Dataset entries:
>>>

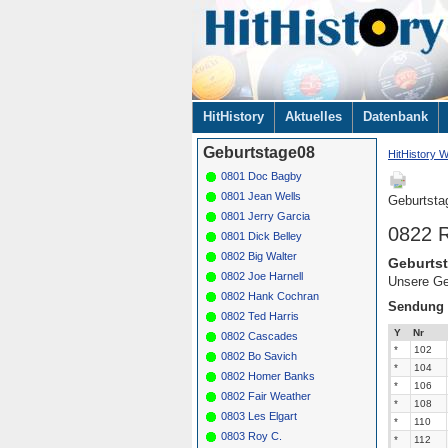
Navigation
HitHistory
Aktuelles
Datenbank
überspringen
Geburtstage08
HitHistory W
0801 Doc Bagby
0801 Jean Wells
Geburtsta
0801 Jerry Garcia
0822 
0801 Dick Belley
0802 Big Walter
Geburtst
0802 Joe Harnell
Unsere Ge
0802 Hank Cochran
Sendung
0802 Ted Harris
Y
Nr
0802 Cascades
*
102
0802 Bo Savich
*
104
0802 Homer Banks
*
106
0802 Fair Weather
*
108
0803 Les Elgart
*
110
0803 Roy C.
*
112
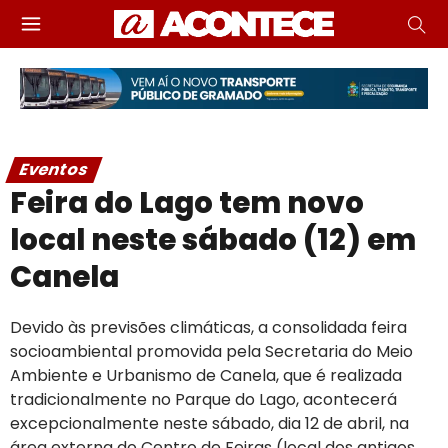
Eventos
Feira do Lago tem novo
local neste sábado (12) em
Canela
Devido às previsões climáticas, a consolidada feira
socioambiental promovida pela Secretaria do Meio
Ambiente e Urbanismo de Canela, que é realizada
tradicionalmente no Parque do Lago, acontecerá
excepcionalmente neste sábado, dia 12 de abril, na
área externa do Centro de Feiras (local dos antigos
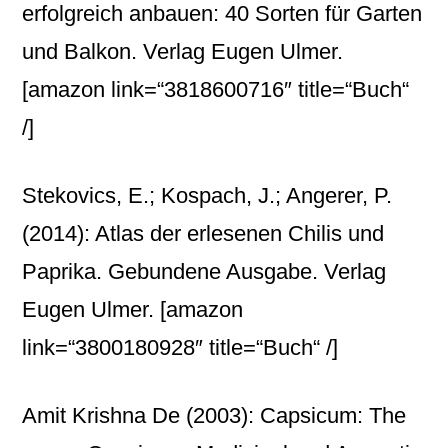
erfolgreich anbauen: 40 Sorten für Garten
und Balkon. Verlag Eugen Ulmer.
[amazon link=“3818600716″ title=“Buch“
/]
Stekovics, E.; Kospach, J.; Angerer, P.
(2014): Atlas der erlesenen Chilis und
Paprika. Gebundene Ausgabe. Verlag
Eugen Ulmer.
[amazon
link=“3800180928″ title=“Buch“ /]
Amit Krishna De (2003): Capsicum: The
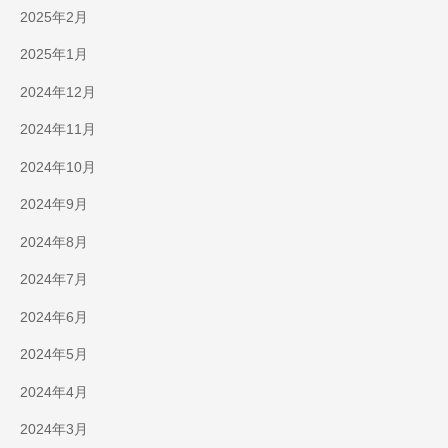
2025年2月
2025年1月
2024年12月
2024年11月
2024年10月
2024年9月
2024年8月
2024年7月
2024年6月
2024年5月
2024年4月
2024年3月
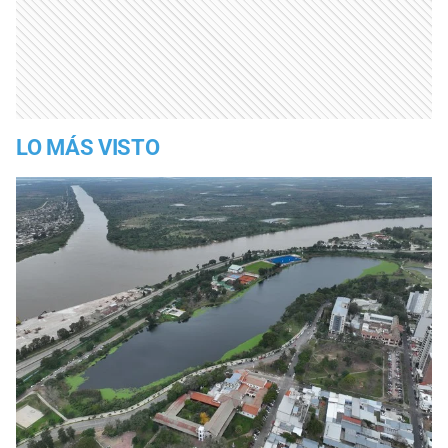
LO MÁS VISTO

<<<

_PROBLEM TO SOLVE_
Output each line above exactly. Skip the images.

_TASK RESPONSE_
Navigation
HitHistory
Aktuelles
Datenbank
überspringen
Geburtstage08
HitHistory W
0801 Doc Bagby
0801 Jean Wells
Geburtsta
0801 Jerry Garcia
0822 
0801 Dick Belley
0802 Big Walter
Geburtst
0802 Joe Harnell
Unsere Ge
0802 Hank Cochran
Sendung
0802 Ted Harris
Y
Nr
0802 Cascades
*
102
0802 Bo Savich
*
104
0802 Homer Banks
*
106
0802 Fair Weather
*
108
0803 Les Elgart
*
110
0803 Roy C.
*
112
Eventos
Feira do Lago tem novo
local neste sábado (12) em
Canela
Devido às previsões climáticas, a consolidada feira
socioambiental promovida pela Secretaria do Meio
Ambiente e Urbanismo de Canela, que é realizada
tradicionalmente no Parque do Lago, acontecerá
excepcionalmente neste sábado, dia 12 de abril, na
área externa do Centro de Feiras (local dos antigos
erfolgreich anbauen: 40 Sorten für Garten
und Balkon. Verlag Eugen Ulmer.
[amazon link=“3818600716″ title=“Buch“
/]
Stekovics, E.; Kospach, J.; Angerer, P.
(2014): Atlas der erlesenen Chilis und
Paprika. Gebundene Ausgabe. Verlag
Eugen Ulmer.
[amazon
link=“3800180928″ title=“Buch“ /]
Amit Krishna De (2003): Capsicum: The
2025年2月
2025年1月
2024年12月
2024年11月
2024年10月
2024年9月
2024年8月
2024年7月
2024年6月
2024年5月
2024年4月
2024年3月
LO MÁS VISTO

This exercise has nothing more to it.